Accertamenti medici illeciti e privacy del dipendente pubblico


Il TAR Piemonte, con sentenza n. 353 del 9 aprile 2024, ha riconosciuto il diritto al risarcimento del danno per un dipendente pubblico sottoposto ad accertamenti medico-legali sulla personalità in relazione alla presunta omosessualità. La pronuncia evidenzia i limiti che l’amministrazione pubblica deve rispettare nell’effettuare verifiche sulla sfera personale dei dipendenti, tutelando dignità e riservatezza della persona.

La recente pronuncia del Tribunale Amministrativo Regionale del Piemonte solleva questioni di particolare rilevanza in tema di tutela della privacy e della dignità del lavoratore pubblico, soprattutto quando l’amministrazione dispone accertamenti che incidono sulla sfera più intima della persona.

Il principio di pertinenza degli accertamenti medico-legali

Gli accertamenti medico-legali disposti dall’amministrazione pubblica nei confronti dei propri dipendenti devono rispettare il fondamentale principio di pertinenza e necessità rispetto alle mansioni effettivamente svolte. Non ogni aspetto della personalità del lavoratore può essere oggetto di indagine: le verifiche devono limitarsi agli elementi che incidono concretamente sulla capacità lavorativa e sull’idoneità allo svolgimento delle funzioni assegnate.

Particolare attenzione merita la sfera dell’orientamento sessuale, che costituisce un dato personale tutelato sia dalla normativa costituzionale che dal GDPR. L’amministrazione non può disporre accertamenti che, direttamente o indirettamente, mirino a indagare tale aspetto, salvo che esso rilevi in modo specifico e giustificato per le mansioni concretamente affidate.

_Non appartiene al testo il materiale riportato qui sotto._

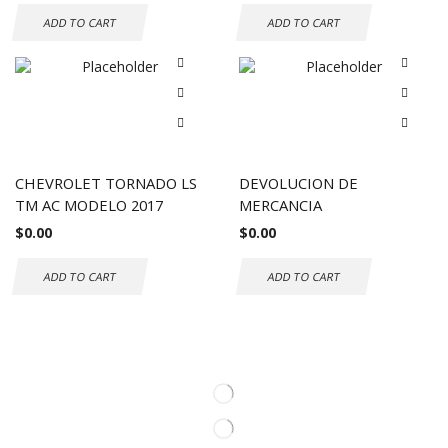
ADD TO CART
ADD TO CART
CHEVROLET TORNADO LS
DEVOLUCION DE
TM AC MODELO 2017
MERCANCIA
$
0.00
$
0.00
ADD TO CART
ADD TO CART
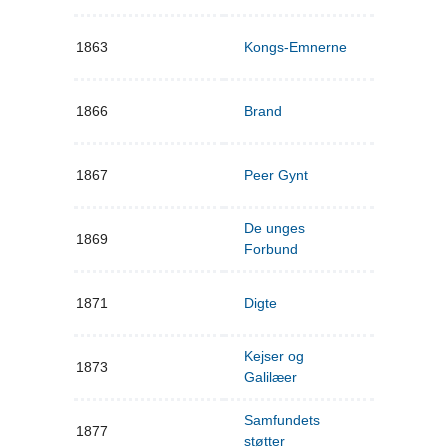
1863
Kongs-Emnerne
1866
Brand
1867
Peer Gynt
De unges
1869
Forbund
1871
Digte
Kejser og
1873
Galilæer
Samfundets
1877
støtter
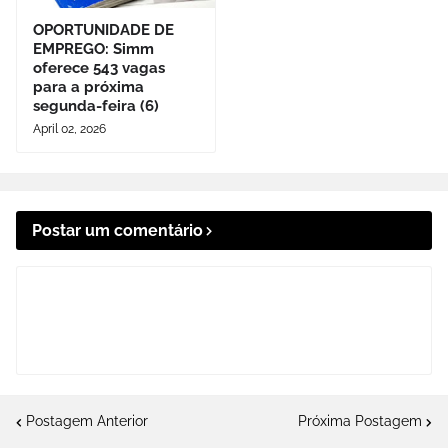
OPORTUNIDADE DE
EMPREGO: Simm
oferece 543 vagas
para a próxima
segunda-feira (6)
April 02, 2026
Postar um comentário
Postagem Anterior
Próxima Postagem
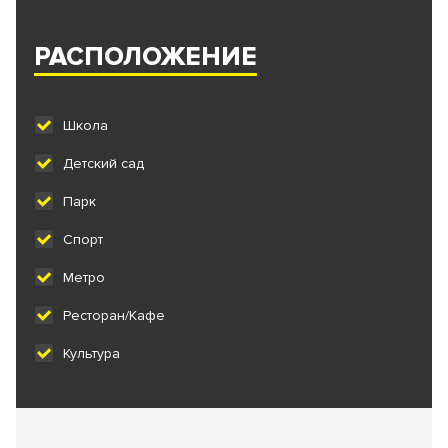
РАСПОЛОЖЕНИЕ
Школа
Детский сад
Парк
Спорт
Метро
Ресторан/Кафе
Культура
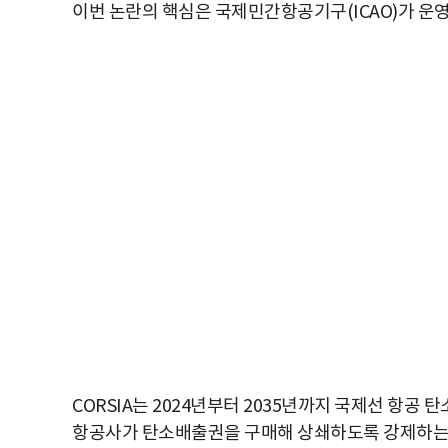
이번 논란의 핵심은 국제민간항공기구(ICAO)가 운영
CORSIA는 2024년부터 2035년까지 국제선 항공 
항공사가 탄소배출권을 구매해 상쇄하도록 강제하는 제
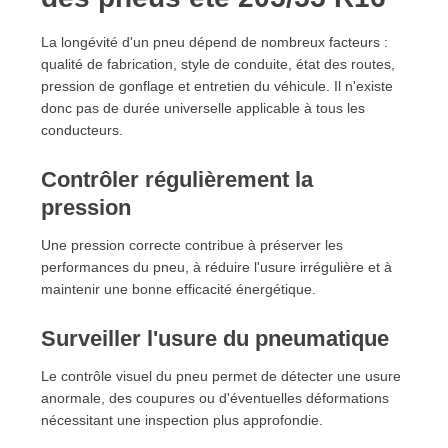
La longévité d'un pneu dépend de nombreux facteurs :
qualité de fabrication, style de conduite, état des routes,
pression de gonflage et entretien du véhicule. Il n'existe
donc pas de durée universelle applicable à tous les
conducteurs.
Contrôler régulièrement la
pression
Une pression correcte contribue à préserver les
performances du pneu, à réduire l'usure irrégulière et à
maintenir une bonne efficacité énergétique.
Surveiller l'usure du pneumatique
Le contrôle visuel du pneu permet de détecter une usure
anormale, des coupures ou d'éventuelles déformations
nécessitant une inspection plus approfondie.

La tutela risarcitoria del dipendente pubblico

Quando l’amministrazione eccede nei propri poteri disponendo accertamenti illegittimi, il dipendente pubblico ha diritto al risarcimento del danno, sia patrimoniale che non patrimoniale. Il danno alla dignità personale e alla reputazione professionale costituisce infatti un pregiudizio risarcibile, anche in assenza di conseguenze economiche dirette.

La giurisprudenza amministrativa ha progressivamente consolidato un orientamento favorevole al riconoscimento del danno derivante da comportamenti discriminatori o lesivi della sfera personale del lavoratore, valorizzando il principio di uguaglianza e non discriminazione sancito dalla Costituzione e dalla normativa europea.

I limiti del potere datoriale pubblico

L’amministrazione pubblica, pur godendo di prerogative peculiari nella gestione del rapporto di lavoro con i propri dipendenti, non può esercitare poteri discrezionali in modo arbitrario o sproporzionato. Ogni atto deve rispettare i principi di ragionevolezza, proporzionalità e tutela dei diritti fondamentali della persona, con particolare riferimento alla dignità, alla riservatezza e al divieto di discriminazione.

Gli accertamenti sulla personalità del dipendente, quando disposti, devono essere sorretti da motivazione adeguata, rispettare il principio del contraddittorio e garantire la tutela della riservatezza dei dati raccolti, evitando qualsiasi forma di stigmatizzazione o discriminazione basata su caratteristiche personali non rilevanti per lo svolgimento delle mansioni.

Domande frequenti

Quando l’amministrazione può disporre accertamenti medico-legali sulla personalità?

L’amministrazione può disporre accertamenti solo quando strettamente necessari per valutare l’idoneità alle mansioni specifiche. Gli accertamenti devono essere pertinenti, proporzionati e mai invasivi di aspetti personali non rilevanti per il rapporto di lavoro.

L’orientamento sessuale può essere oggetto di accertamento da parte del datore pubblico?

No, l’orientamento sessuale è un dato personale protetto e non può essere oggetto di indagine da parte dell’amministrazione, in quanto non rilevante per l’idoneità lavorativa e tutelato dal principio di non discriminazione.

Quali rimedi ha il dipendente pubblico vittima di accertamenti illegittimi?

Il dipendente può impugnare l’atto illegittimo davanti al TAR e chiedere il risarcimento del danno patrimoniale e non patrimoniale. Ha inoltre diritto alla tutela dei propri dati personali secondo la normativa privacy vigente.